Saved entries
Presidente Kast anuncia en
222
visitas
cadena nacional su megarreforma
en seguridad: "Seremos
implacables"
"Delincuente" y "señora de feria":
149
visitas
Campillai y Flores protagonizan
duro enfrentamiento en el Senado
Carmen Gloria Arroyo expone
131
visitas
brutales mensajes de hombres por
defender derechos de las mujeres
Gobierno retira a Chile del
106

WHAT IS REQUIRED: Your answer must be the lines from the one containing "Campillai y Flores protagonizan" through the last line of the entries, copied exactly, with no other lines.

SOLUTION FOR THIS TASK:
Campillai y Flores protagonizan
duro enfrentamiento en el Senado
Carmen Gloria Arroyo expone
131
visitas
brutales mensajes de hombres por
defender derechos de las mujeres
Gobierno retira a Chile del
106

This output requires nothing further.